Findability: Beyond SEO

In 2005 information architect Peter Morville (findability.org) coined a term to describe the perfect fusion of all the elements of website development that create an excellent user experience: findability.  Author and teacher Aarron Walter (aarronwalter.com) provides what is – in my opinion – the best primer on findability, “Building Findable Websites” (Published by New Riders).  (Walter uses an allegory to discuss findability at http://www.alistapart.com/articles/findabilityorphan/. This is a fun and educational read.)

So what does findability look like?  As Walter points out in his article, findability is often confused for SEO. SEO is an external consideration, however.  It’s main concern is getting traffic to a website.  Once it’s done that job, SEO is pretty much out of the loop.  SEO is certainly a consideration in findability, but it’s not the only consideration.  Figure 1 highlights the issues impacting your website’s findability.

Figure 1: Factors in Findability

Figure 1: Factors in Findability

While this list of findability factors is not exhaustive, it is a good place to start in evaluating the findability of your website.

Usability.  Have you done a usability test on your website?  You don’t need to pay thousands of dollars to have a professional usability expert come and conduct one for you. Do one yourself. Find a couple people not familiar with your website and pay them $20 to spend 30 minutes with you as you watch them use your website. You can find a sample usability test at http://sensible.com.
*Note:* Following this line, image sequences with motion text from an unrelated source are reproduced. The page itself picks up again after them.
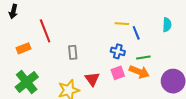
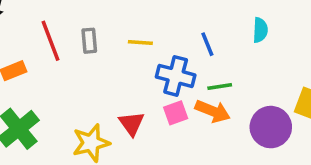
yellow line: (122, 24) -> (140, 42), moved
blue cross: (118, 51) -> (176, 76), size x1.5
gray rectangle: (73, 52) -> (89, 41), moved

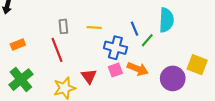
cyan semicircle: (260, 30) -> (166, 20), size x1.6
red line: (51, 41) -> (57, 50), moved
green line: (220, 87) -> (147, 40), moved, turned -40

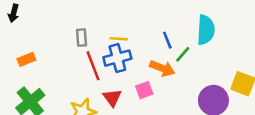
blue cross: (115, 48) -> (117, 58), moved, turned -30
red line: (57, 50) -> (93, 66), moved
orange arrow: (138, 69) -> (162, 68), moved

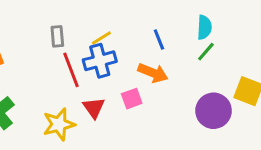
cyan semicircle: (206, 30) -> (204, 27), size x0.7
yellow line: (119, 39) -> (101, 38), turned -36
green line: (183, 54) -> (206, 52), moved

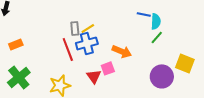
gray rectangle: (57, 36) -> (75, 28), moved
blue line: (159, 39) -> (144, 14), moved, turned -56
red triangle: (94, 108) -> (94, 76), moved

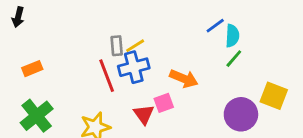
blue line: (144, 14) -> (215, 26), turned -48

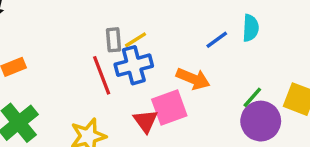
blue line: (215, 26) -> (217, 40), moved
green line: (234, 59) -> (252, 97), moved
pink square: (164, 103) -> (169, 107), size x1.5

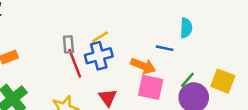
gray rectangle: (113, 40) -> (68, 44), moved
blue line: (217, 40) -> (165, 48), moved, turned 48
pink square: (169, 107) -> (151, 87), moved, turned 32

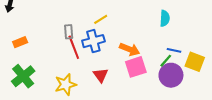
yellow line: (100, 37) -> (101, 19), moved
blue line: (165, 48) -> (174, 50), moved
pink square: (151, 87) -> (136, 67), turned -30

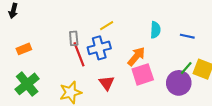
cyan semicircle: (165, 18) -> (155, 30), moved
orange arrow: (130, 49) -> (136, 56), turned -72
blue line: (174, 50) -> (187, 36), moved
green line: (166, 61) -> (186, 68), moved

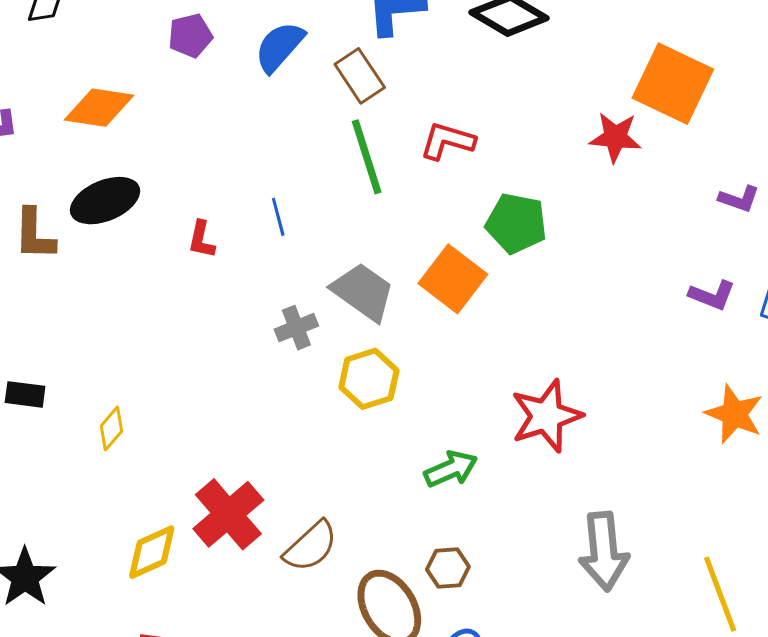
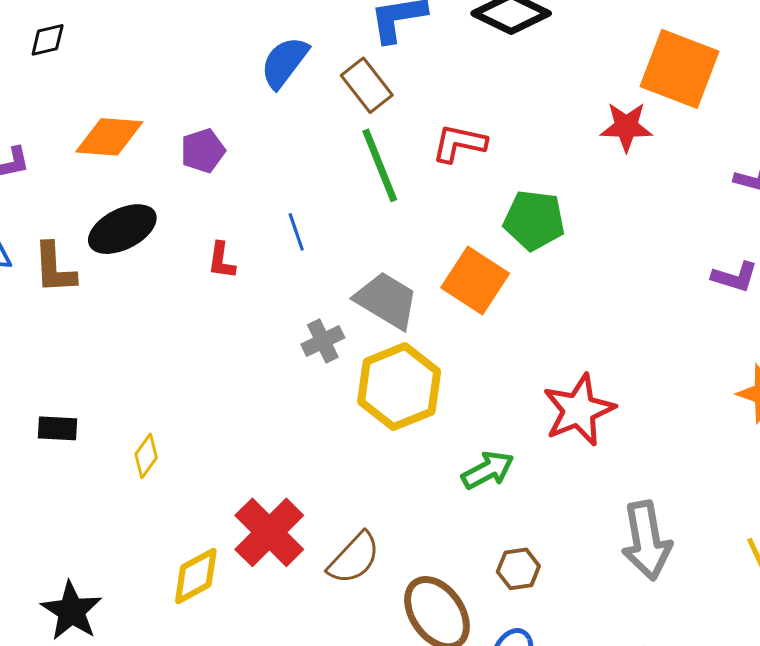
purple pentagon: (190, 36) -> (203, 151), moved
yellow hexagon: (369, 379) -> (399, 387), size x1.4
brown hexagon: (448, 568) -> (518, 569), moved

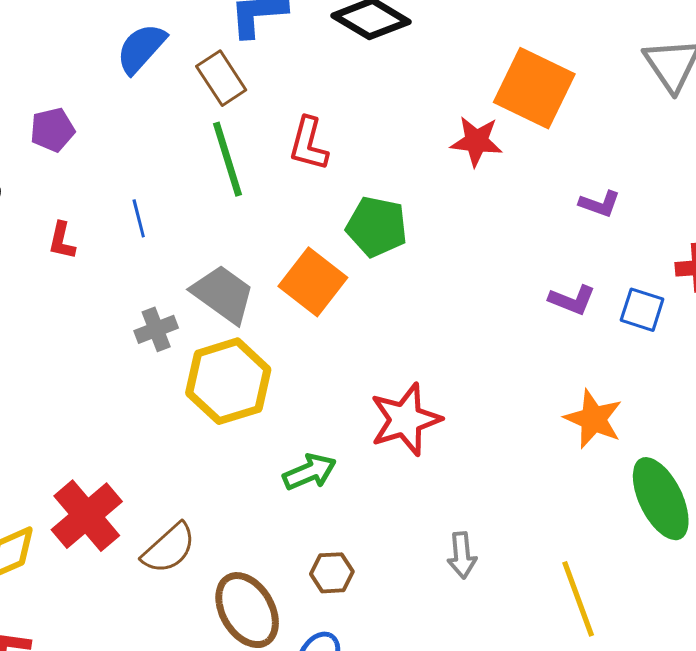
red L-shape: (459, 143) -> (308, 144), turned -92
gray arrow: (646, 541) -> (462, 555), size x0.6

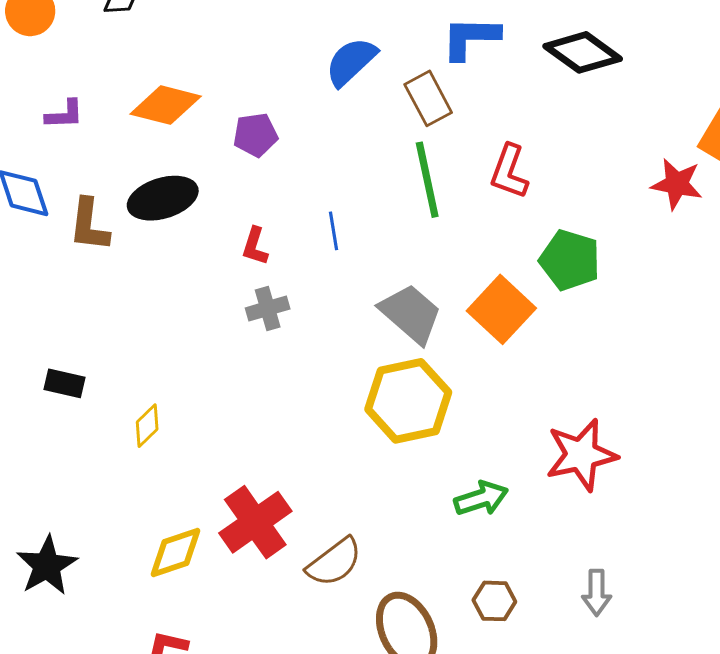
gray cross: (156, 329) -> (268, 308), moved
gray arrow: (462, 555) -> (597, 593), moved

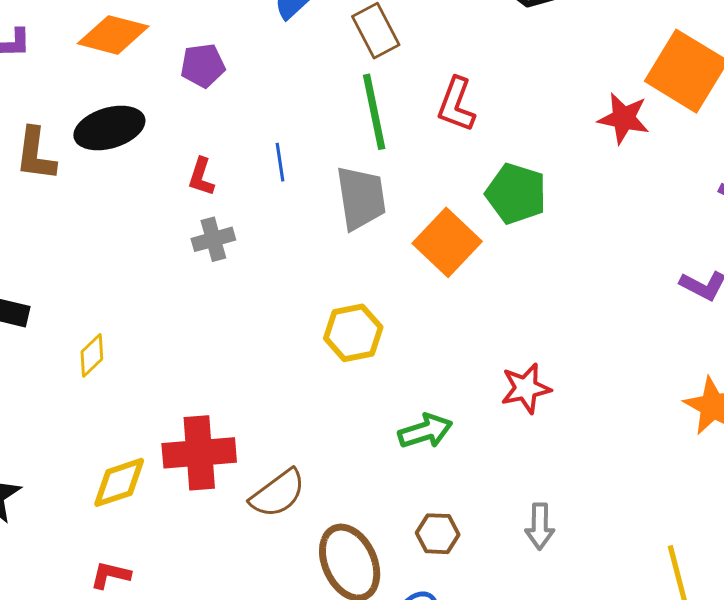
gray trapezoid: (411, 314) -> (361, 198), moved, turned 40
yellow hexagon: (408, 401) -> (353, 333), size x0.7
red star: (581, 455) -> (526, 388), size x0.7
red cross: (255, 522) -> (199, 453), turned 30

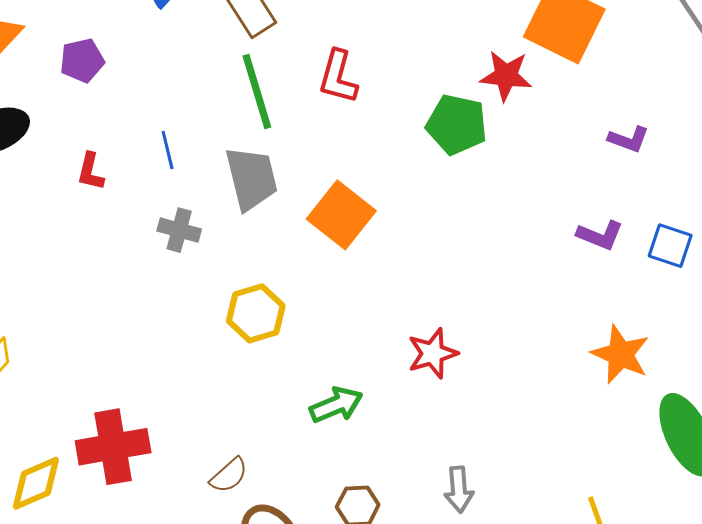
green pentagon: (516, 194) -> (457, 124), moved
gray cross: (213, 239) -> (179, 230), moved, turned 36
brown semicircle: (278, 493) -> (229, 475), moved, size x0.7

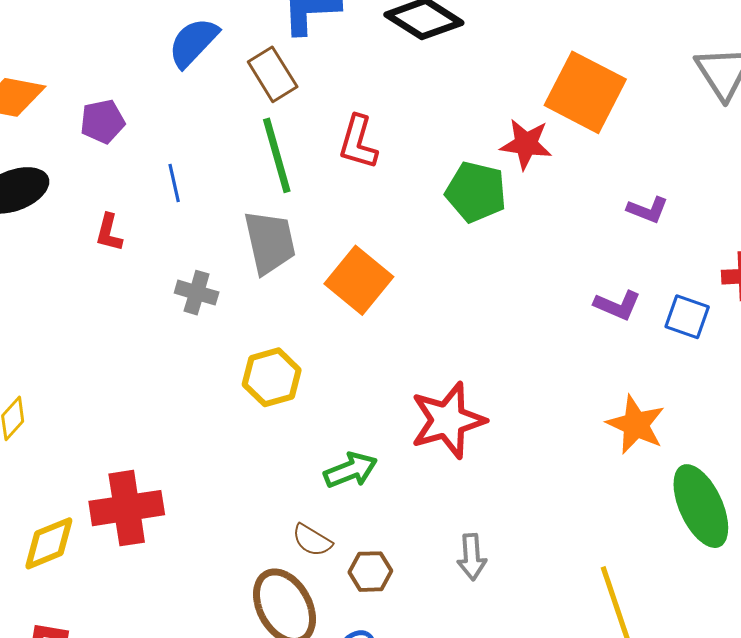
blue line: (168, 150) -> (174, 183), moved
red star: (433, 353) -> (448, 420), size x1.5
brown semicircle: (229, 475) -> (312, 540), moved, turned 72

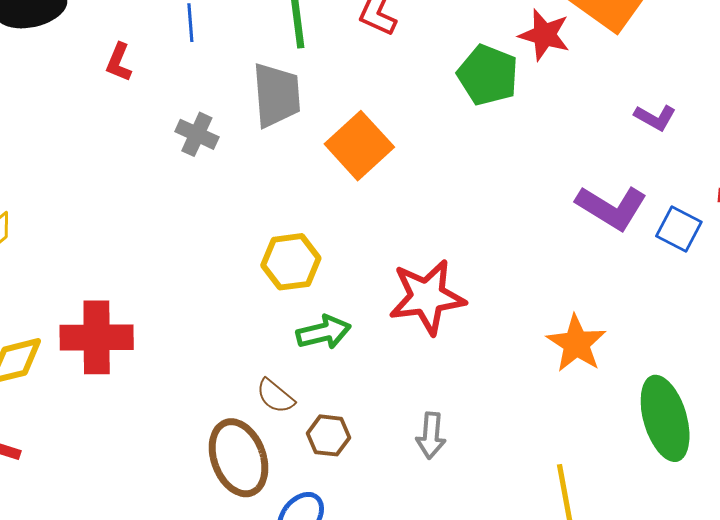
purple L-shape: (617, 305) -> (612, 207), size x1.5
yellow hexagon: (272, 377) -> (291, 262), moved
orange star: (636, 425) -> (576, 344), moved

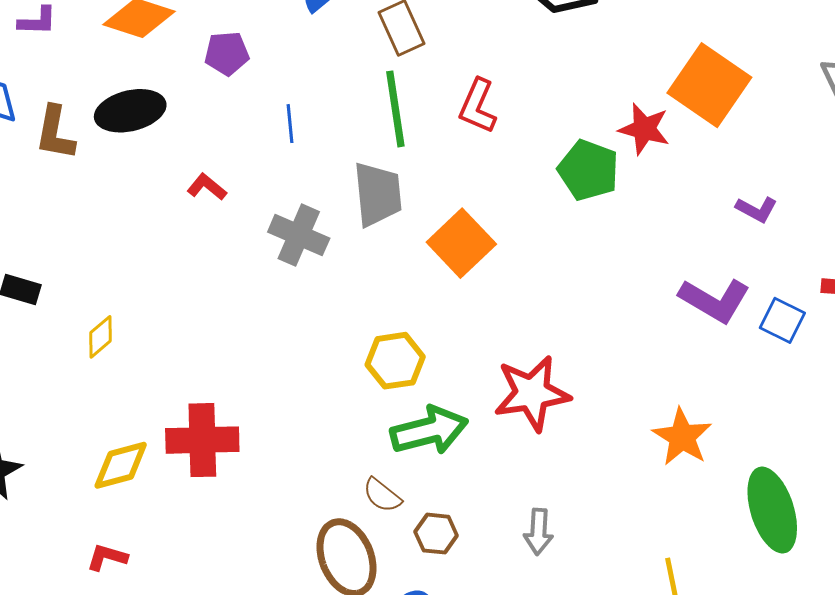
red L-shape: (119, 62) -> (207, 187), moved, turned 108
gray cross: (197, 134) -> (299, 235), size x1.4
green arrow: (324, 332) -> (429, 430), size x1.4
Credibility.  Is the content on your website accurate? Authoritative? Relevant? If you sell goods online, is your online store free of marketing hype, flashing “BUY ME” buttons, etc?  Your website’s credibility is directly related to the trust and confidence it builds in users. Trust and confidence determine whether users will respond to your calls to action.

Desirability.  There are two considerations in desirability: 1) does your website’s look and feel promote a good user experience?  2) Does the content help users solve a problem? If a website’s design adds “noise” to the user experience due to its artsiness (hmm… maybe I made that word up), desirability is diminished.  Likewise, too much “happy talk” that doesn’t help users get something done diminishes desirability.

Accessibility.  Can the blind or severely sight-impaired use your website? Is it accessible to people with movement disabilities?  Accessibility is taking center stage more and more as new technologies are putting the Web in the hands of disabled users.  Some states have passed legislation establishing accessibility standards.

Information Architecture.  Is the information on your website organized in a logical way?  Is the navigation clear, intuitive? Does your site provide a sitemap and search feature to help users find what they want?

SEO.  Can people find you on the search engines?  Has your website been optimized as much as possible for the search engines so your site is easily indexed?  Along with SEO, does your site provide ways for users to share information with others?